Scientific Data (Dec 2023)

Towards understanding policy design through text-as-data approaches: The policy design annotations (POLIANNA) dataset

  • Sebastian Sewerin,
  • Lynn H. Kaack,
  • Joel Küttel,
  • Fride Sigurdsson,
  • Onerva Martikainen,
  • Alisha Esshaki,
  • Fabian Hafner

DOI
https://doi.org/10.1038/s41597-023-02801-z
Journal volume & issue
Vol. 10, no. 1
pp. 1 – 13

Abstract

Read online

Abstract Despite the importance of ambitious policy action for addressing climate change, large and systematic assessments of public policies and their design are lacking as analysing text manually is labour-intensive and costly. POLIANNA is a dataset of policy texts from the European Union (EU) that are annotated based on theoretical concepts of policy design, which can be used to develop supervised machine learning approaches for scaling policy analysis.
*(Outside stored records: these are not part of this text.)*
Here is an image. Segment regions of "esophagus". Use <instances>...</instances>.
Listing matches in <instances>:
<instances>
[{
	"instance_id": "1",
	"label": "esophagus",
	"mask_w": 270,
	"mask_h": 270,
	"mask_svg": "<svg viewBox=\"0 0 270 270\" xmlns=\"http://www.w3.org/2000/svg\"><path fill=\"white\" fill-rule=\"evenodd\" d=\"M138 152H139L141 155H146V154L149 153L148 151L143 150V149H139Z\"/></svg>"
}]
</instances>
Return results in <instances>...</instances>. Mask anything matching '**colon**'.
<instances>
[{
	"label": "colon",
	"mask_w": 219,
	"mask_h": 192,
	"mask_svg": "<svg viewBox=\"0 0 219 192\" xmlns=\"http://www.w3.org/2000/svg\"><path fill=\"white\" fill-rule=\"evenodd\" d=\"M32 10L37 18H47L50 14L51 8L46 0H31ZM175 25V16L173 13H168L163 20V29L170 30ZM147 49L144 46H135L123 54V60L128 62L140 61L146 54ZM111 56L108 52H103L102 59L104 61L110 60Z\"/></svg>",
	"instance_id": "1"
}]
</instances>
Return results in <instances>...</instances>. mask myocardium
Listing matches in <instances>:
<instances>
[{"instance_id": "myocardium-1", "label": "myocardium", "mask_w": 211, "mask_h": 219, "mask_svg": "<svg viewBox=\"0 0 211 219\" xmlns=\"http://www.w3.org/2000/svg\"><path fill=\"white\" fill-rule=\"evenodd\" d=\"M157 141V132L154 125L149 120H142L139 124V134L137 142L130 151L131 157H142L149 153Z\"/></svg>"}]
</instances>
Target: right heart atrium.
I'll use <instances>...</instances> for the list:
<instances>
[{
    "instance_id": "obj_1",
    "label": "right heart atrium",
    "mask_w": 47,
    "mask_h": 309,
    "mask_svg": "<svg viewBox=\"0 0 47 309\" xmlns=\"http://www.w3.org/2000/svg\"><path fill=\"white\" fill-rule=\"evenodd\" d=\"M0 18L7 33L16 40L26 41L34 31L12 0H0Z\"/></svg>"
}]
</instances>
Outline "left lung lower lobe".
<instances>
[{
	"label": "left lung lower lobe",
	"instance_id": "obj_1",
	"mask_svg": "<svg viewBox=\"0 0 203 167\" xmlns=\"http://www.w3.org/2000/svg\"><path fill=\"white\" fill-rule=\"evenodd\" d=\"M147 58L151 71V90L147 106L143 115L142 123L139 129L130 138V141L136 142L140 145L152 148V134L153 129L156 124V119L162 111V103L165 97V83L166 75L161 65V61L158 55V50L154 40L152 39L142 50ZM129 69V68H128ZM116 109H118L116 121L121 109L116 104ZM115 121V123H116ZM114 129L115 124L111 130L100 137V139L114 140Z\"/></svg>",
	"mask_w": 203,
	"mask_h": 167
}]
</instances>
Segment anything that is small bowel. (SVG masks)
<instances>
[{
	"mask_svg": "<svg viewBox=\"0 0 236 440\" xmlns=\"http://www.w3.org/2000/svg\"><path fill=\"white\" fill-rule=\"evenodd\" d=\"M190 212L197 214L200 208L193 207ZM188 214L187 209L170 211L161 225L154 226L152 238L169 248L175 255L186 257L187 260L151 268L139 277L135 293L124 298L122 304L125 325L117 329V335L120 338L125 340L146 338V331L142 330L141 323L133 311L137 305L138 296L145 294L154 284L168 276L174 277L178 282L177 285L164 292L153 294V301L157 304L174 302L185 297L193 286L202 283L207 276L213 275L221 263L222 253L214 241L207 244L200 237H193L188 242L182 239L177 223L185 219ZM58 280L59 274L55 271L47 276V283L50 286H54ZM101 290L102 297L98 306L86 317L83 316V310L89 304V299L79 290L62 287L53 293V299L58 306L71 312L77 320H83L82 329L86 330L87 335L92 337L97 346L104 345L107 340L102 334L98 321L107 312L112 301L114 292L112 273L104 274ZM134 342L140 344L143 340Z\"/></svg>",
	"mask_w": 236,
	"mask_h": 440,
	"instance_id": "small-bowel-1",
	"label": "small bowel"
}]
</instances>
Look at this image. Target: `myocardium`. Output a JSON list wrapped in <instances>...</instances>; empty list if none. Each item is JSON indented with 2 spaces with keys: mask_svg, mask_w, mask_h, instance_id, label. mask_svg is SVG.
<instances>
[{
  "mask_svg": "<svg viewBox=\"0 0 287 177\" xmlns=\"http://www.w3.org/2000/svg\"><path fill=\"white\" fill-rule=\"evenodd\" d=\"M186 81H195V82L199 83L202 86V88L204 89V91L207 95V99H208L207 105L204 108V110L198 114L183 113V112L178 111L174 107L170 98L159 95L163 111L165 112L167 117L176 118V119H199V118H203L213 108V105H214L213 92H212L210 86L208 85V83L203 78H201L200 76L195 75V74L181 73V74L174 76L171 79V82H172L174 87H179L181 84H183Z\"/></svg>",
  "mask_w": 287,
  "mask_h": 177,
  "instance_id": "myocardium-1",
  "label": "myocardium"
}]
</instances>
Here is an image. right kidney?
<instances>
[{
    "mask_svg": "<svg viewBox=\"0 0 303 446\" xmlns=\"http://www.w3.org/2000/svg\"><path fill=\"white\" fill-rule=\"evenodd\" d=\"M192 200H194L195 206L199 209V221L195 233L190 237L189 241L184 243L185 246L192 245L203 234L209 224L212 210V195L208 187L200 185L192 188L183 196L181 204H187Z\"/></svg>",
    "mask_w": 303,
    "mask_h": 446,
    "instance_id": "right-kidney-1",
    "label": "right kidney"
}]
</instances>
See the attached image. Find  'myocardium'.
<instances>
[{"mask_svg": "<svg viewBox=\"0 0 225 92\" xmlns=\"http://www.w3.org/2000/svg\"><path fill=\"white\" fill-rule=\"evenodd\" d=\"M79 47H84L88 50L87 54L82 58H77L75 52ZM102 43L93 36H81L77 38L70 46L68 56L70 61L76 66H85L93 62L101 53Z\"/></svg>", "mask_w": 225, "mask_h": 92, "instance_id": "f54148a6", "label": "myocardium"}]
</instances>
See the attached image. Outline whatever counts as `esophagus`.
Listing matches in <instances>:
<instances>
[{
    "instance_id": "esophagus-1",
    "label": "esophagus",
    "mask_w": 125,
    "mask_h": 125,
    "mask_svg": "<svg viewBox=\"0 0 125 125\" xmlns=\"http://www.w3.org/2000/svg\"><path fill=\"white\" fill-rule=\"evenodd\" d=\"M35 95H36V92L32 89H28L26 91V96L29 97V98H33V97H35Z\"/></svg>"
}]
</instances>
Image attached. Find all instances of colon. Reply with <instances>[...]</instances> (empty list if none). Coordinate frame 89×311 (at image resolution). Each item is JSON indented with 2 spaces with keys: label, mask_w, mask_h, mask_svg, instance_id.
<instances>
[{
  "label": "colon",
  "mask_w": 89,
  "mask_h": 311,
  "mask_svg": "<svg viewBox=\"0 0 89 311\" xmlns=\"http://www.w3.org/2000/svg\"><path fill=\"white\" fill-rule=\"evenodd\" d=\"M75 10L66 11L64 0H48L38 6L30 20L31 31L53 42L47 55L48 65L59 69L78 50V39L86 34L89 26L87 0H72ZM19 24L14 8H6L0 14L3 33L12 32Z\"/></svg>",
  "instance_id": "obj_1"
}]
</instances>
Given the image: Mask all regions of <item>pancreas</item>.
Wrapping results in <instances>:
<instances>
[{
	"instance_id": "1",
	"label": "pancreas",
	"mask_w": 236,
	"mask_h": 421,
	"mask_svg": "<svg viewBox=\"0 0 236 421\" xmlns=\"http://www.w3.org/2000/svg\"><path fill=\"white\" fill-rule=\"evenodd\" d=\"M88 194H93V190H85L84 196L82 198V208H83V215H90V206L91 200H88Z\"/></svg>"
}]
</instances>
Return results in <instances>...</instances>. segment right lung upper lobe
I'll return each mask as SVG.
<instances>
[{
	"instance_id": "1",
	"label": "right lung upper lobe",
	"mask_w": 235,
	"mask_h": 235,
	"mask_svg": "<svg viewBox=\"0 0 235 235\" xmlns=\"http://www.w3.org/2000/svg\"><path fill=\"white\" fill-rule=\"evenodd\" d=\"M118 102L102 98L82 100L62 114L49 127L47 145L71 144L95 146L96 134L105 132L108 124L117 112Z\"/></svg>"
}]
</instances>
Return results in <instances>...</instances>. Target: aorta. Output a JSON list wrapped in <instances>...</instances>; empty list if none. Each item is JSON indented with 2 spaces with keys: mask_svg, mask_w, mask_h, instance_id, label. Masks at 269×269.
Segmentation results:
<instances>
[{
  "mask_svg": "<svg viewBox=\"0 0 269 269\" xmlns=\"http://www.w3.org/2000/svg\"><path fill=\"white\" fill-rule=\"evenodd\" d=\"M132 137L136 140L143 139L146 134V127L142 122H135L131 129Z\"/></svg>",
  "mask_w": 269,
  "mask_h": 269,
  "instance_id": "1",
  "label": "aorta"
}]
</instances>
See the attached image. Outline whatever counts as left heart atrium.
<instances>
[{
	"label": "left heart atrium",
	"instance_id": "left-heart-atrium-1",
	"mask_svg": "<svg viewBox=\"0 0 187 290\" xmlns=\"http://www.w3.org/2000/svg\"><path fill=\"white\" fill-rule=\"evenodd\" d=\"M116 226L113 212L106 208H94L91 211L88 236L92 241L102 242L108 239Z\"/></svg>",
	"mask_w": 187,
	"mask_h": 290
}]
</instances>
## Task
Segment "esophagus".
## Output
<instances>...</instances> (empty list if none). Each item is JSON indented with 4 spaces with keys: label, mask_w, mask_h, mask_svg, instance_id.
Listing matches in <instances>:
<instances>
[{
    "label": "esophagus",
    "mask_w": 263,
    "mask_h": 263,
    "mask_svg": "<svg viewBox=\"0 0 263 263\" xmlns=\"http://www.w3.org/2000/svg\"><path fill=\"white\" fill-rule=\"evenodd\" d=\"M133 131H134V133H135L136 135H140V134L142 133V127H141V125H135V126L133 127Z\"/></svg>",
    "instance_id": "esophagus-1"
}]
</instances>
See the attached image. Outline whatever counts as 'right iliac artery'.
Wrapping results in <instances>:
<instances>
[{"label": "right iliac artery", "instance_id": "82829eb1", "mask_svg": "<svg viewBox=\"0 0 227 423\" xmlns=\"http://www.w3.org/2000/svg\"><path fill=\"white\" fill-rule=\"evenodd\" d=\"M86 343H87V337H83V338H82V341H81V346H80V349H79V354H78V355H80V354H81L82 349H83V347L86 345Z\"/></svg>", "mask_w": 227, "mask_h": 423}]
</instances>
The dataset consists of 20,577 annotated spans, drawn from 18 EU climate change mitigation and renewable energy policies. We developed a novel coding scheme translating existing taxonomies of policy design elements to a method for annotating text spans that consist of one or several words. Here, we provide the coding scheme, a description of the annotated corpus, and an analysis of inter-annotator agreement, and discuss potential applications. As understanding policy texts is still difficult for current text-processing algorithms, we envision this database to be used for building tools that help with manual coding of policy texts by automatically proposing paragraphs containing relevant information.